* _EXCERPTED RECORDS_:
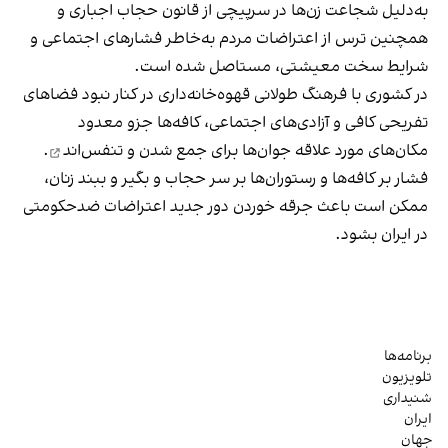
به‌دلیل شجاعت زن‌ها در سرپیچی از قانون حجاب اجباری و
همچنین ترس از اعتراضات مردم به‌خاطر فشارهای اجتماعی و
شرایط سخت معیشتی، مستاصل شده است.
در کشوری با فرهنگ طولانی قهوه‌‌خانه‌داری در کنار نبود فضاهای
تفریحی کافی و آزادی‌های اجتماعی، کافه‌ها جزو معدود
مکان‌های مورد علاقه جوان‌ها
برای جمع شدن و تنفس‌اند
.
فشار بر کافه‌ها و رستوران‌ها بر سر حجاب و بگیر و ببند زنان،
ممکن است باعث جرقه خوردن دور جدید اعتراضات ضدحکومتی
در ایران بشود.
برنامه‌ها
تلویزیون
شنیداری
ایران
جهان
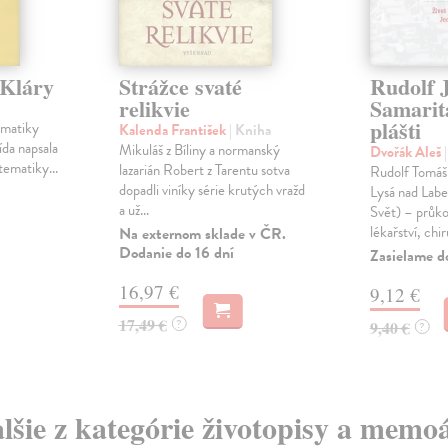
 Kláry
Strážce svaté
Rudolf J
relikvie
Samarit
plášti
ematiky
Kalenda František
| Kniha
řída napsala
Mikuláš z Bíliny a normanský
Dvořák Aleš
tematiky...
lazarián Robert z Tarentu sotva
Rudolf Tomáš
dopadli viníky série krutých vražd
Lysá nad Lab
a už...
Svět) – průk
lékařství, chiru
Na externom sklade v ČR.
Dodanie do 16 dní
Zasielame d
16,97 €
9,12 €
17,49 €
?
9,40 €
?
lšie z kategórie životopisy a memo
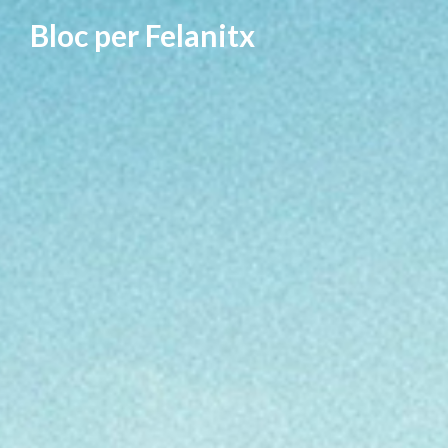
Vés
Bloc per Felanitx
al
contingut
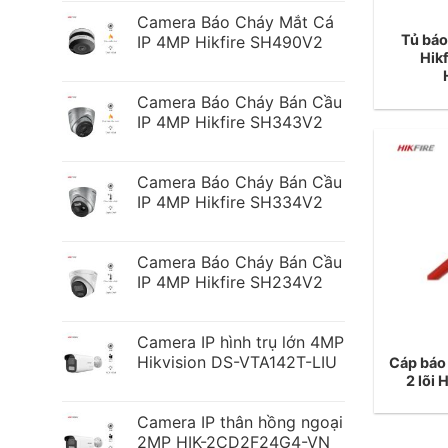
Camera Báo Cháy Mắt Cá
Tủ báo
IP 4MP Hikfire SH490V2
Hik
Camera Báo Cháy Bán Cầu
IP 4MP Hikfire SH343V2
Camera Báo Cháy Bán Cầu
IP 4MP Hikfire SH334V2
Camera Báo Cháy Bán Cầu
IP 4MP Hikfire SH234V2
Camera IP hình trụ lớn 4MP
Hikvision DS-VTA142T-LIU
Cáp báo
2 lõi
Camera IP thân hồng ngoại
2MP HIK-2CD2F24G4-VN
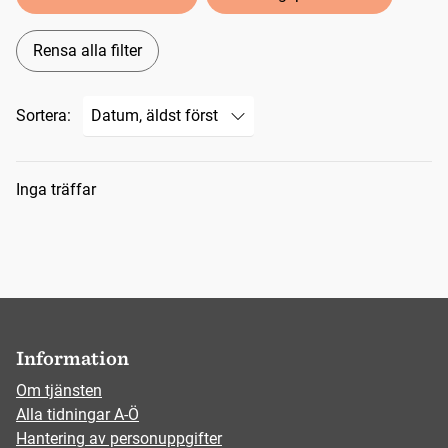
Rensa alla filter
Sortera:
Sökresultat
Inga träffar
Information
Om tjänsten
Alla tidningar A-Ö
Hantering av personuppgifter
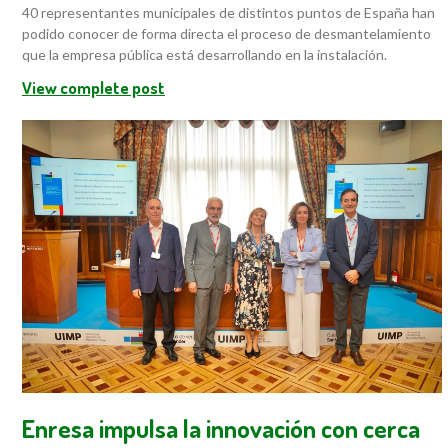
40 representantes municipales de distintos puntos de España han
podido conocer de forma directa el proceso de desmantelamiento
que la empresa pública está desarrollando en la instalación.
View complete post
Enresa impulsa la innovación con cerca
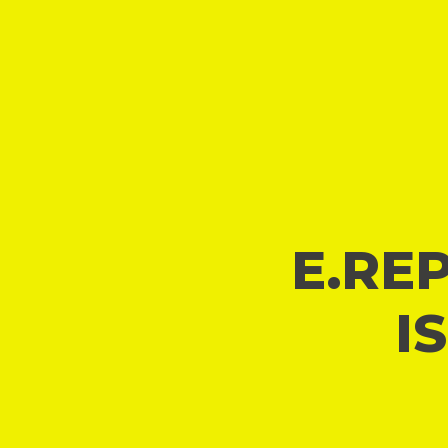
E.REP
I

* _TASK DIRECTIONS_: The lines holding the word "کافه" are the answer. Find them in the entries and copy them.

* _RESULT_:
تفریحی کافی و آزادی‌های اجتماعی، کافه‌ها جزو معدود
فشار بر کافه‌ها و رستوران‌ها بر سر حجاب و بگیر و ببند زنان،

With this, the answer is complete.